Department of Urology, University of Washington, Seattle, Washington.
PURPOSE: The study of diagnostic imaging use after procedural intervention for nephrolithiasis is limited. We sought to characterize actual national imaging patterns and longitudinal trends after ureteroscopic or shockwave lithotripsy.
MATERIALS & METHODS: We analyzed the MarketScan™ database and identified a nationally representative sample of insured employed patients, ages 17-64, who underwent ureteroscopic or shockwave lithotripsy between 2007-2014 for nephrolithiasis. Patients were excluded if they lacked at least 1 year of postoperative database enrollment or had a repeat nephrolithiasis procedure of any type within 90 days after their initial procedure. We identified and tracked post-operative imaging modalities by medical billing codes.
RESULTS: We identified 101,554 ureteroscopy patients of whom 55% and 39% received no post-operative imaging within 3 and 12 months, respectively. Of 101,590 shockwave lithotripsy patients, 23% and 16% had no postoperative imaging within 3 and 12 months, respectively. Abdominal x-ray was the most common imaging modality after either procedure type. Ultrasound use increased over time while CT decreased. Roughly 25% of ureteroscopy and shockwave lithotripsy patients received at least one postoperative CT within a year. Female sex and older age were associated with higher rates of imaging. Ultrasound utilization was higher in the northeast region and more dense population areas.

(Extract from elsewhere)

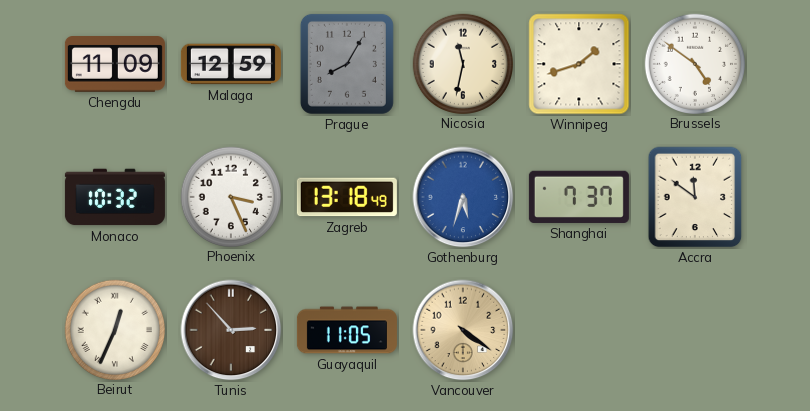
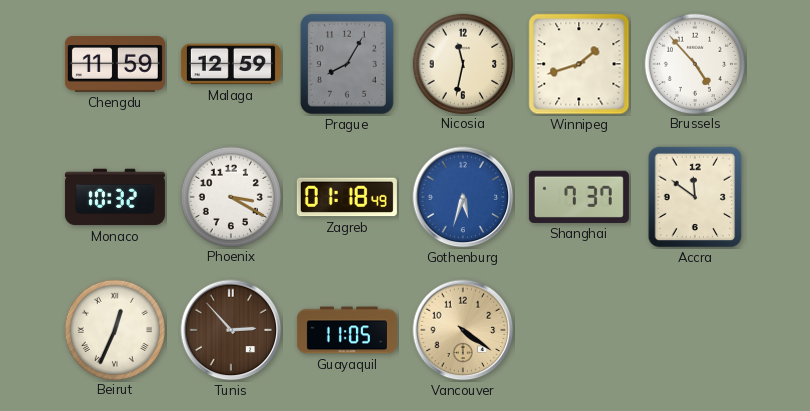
Chengdu: 11:09 -> 11:59
Brussels: 4:51 -> 4:53
Phoenix: 3:26 -> 3:20
Zagreb: 13:18 -> 01:18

CONCLUSIONS: A notable portion of ureteroscopy patients and smaller percentage of shockwave lithotripsy patients do not receive any follow-up imaging within 1 year. The majority who do receive imaging undergo abdominal x-ray, precluding the ability to screen for hydronephrosis or silent obstruction in nearly 75% of ureteroscopy patients.
J Urol. 2017 Sep 20. pii: S0022-5347(17)77565-9. doi: 10.1016/j.juro.2017.09.079. [Epub ahead of print]
America runs way behind with the use of sonographic imaging. It’s good to see that this imaging technique, which is urological routine since the 1980s in Germany, was the fastest growing imaging procedure during the years studied. It will continue to grow.